On veut qu’ils sachent que les pharaons n’étaient ni Blancs ni Sémites. Les pharaons étaient Noirs africains.
De l’autre côté, la plupart des égyptologues déplorent ce discours, et soulignent que les connaissances actuelles ne permettent pas d’affirmer que les Égyptiens de l’Antiquité étaient en majorité Noirs.
Pour soutenir leurs dires, certains militants suggèrent que les nez des statues de l’époque auraient été volontairement brisés pour cacher leur apparence africaine.
« On n’affirme pas, on se pose des questions, dit Émilien Missuma. Comme par hasard, toutes les statues endommagées ont tout le temps un nez cassé. Il y a de quoi se poser des questions. Pourquoi, ce ne sont pas les oreilles, pourquoi ce n’est pas la mandibule, pourquoi ce n’est pas le menton? Pourquoi c’est tout le temps le nez? »

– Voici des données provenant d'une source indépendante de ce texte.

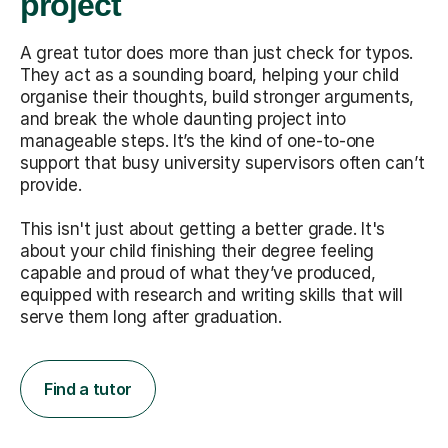
project
A great tutor does more than just check for typos.
They act as a sounding board, helping your child
organise their thoughts, build stronger arguments,
and break the whole daunting project into
manageable steps. It’s the kind of one-to-one
support that busy university supervisors often can’t
provide.
This isn't just about getting a better grade. It's
about your child finishing their degree feeling
capable and proud of what they’ve produced,
equipped with research and writing skills that will
serve them long after graduation.
Find a tutor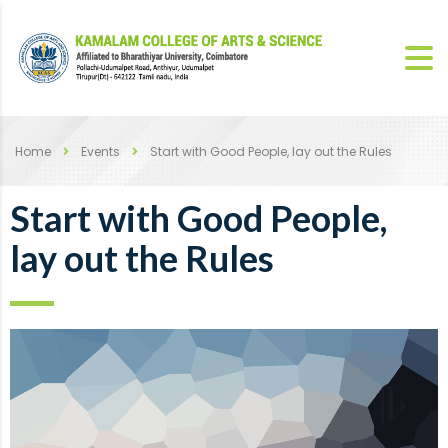
Home
Events
Start with Good People, lay out the Rules
Start with Good People,
lay out the Rules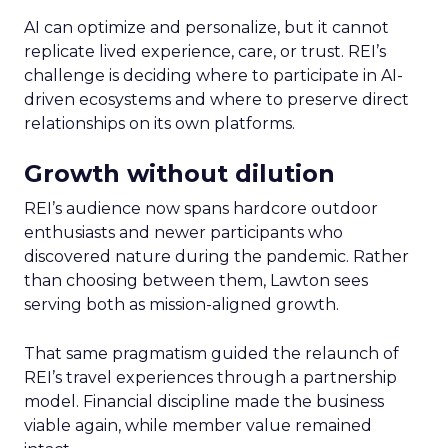
AI can optimize and personalize, but it cannot
replicate lived experience, care, or trust. REI’s
challenge is deciding where to participate in AI-
driven ecosystems and where to preserve direct
relationships on its own platforms.
Growth without dilution
REI’s audience now spans hardcore outdoor
enthusiasts and newer participants who
discovered nature during the pandemic. Rather
than choosing between them, Lawton sees
serving both as mission-aligned growth.
That same pragmatism guided the relaunch of
REI’s travel experiences through a partnership
model. Financial discipline made the business
viable again, while member value remained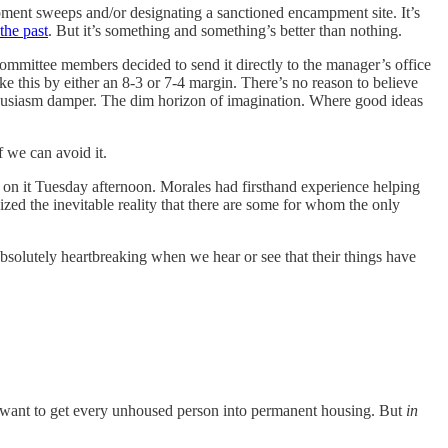
ent sweeps and/or designating a sanctioned encampment site. It’s
the past
. But it’s something and something’s better than nothing.
committee members decided to send it directly to the manager’s office
e this by either an 8-3 or 7-4 margin. There’s no reason to believe
Enthusiasm damper. The dim horizon of imagination. Where good ideas
f we can avoid it.
e on it Tuesday afternoon. Morales had firsthand experience helping
zed the inevitable reality that there are some for whom the only
absolutely heartbreaking when we hear or see that their things have
we want to get every unhoused person into permanent housing. But
in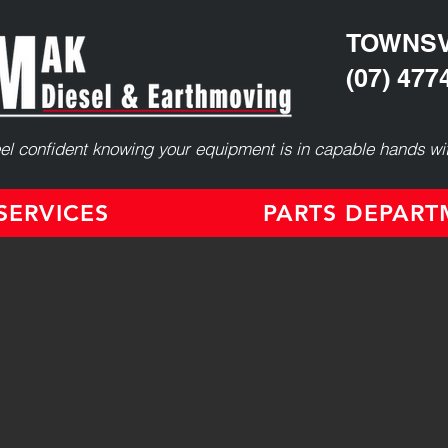
TOWNSV
(07) 477
el confident knowing your equipment is in capable hands wit
ERVICES
PARTS DEPAR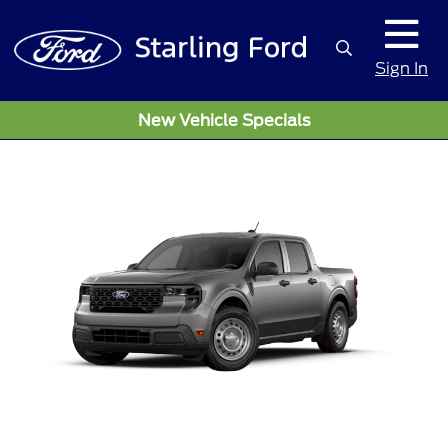
Sign In
New Vehicle Specials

Comme bien des égyptologues, l’expert montréalais Jean Revez croit que ces théories ne tiennent pas la route. « Je ne pense pas qu’on puisse généraliser à partir de quelques cas de nez cassés », dit cet expert de l’Égypte pharaonique et professeur à l’Université du Québec à Montréal (UQAM). « C’est effectivement une partie assez exposée et proéminente d’une statue et qui donc, lors d’un choc, est amenée probablement à se briser plus facilement. »
Parmi les autres arguments des militants qui critiquent cette exposition, certains avancent que le nom ancien de l’Égypte, soit « Kemet », signifierait « noir », ce qui selon certains experts caractériserait plutôt la couleur de la terre du pays que de ses habitants. D’autres soulignent que des peintures antiques représentent les hommes égyptiens avec une peau foncée. Là encore, les égyptologues expliquent que ces couleurs ne seraient que symboliques.
Malgré tout, les militants comme Émilien Missuma demeurent sceptiques. « Nous, on respecte la science, maintient-il. Si la science vient démontrer que les pharaons sont Blancs, on va l’accepter bien sûr. Mais ce n’est pas ce que la science démontre. »
En fait, la science autour de l’origine des pharaons est complexe et elle continue d’évoluer.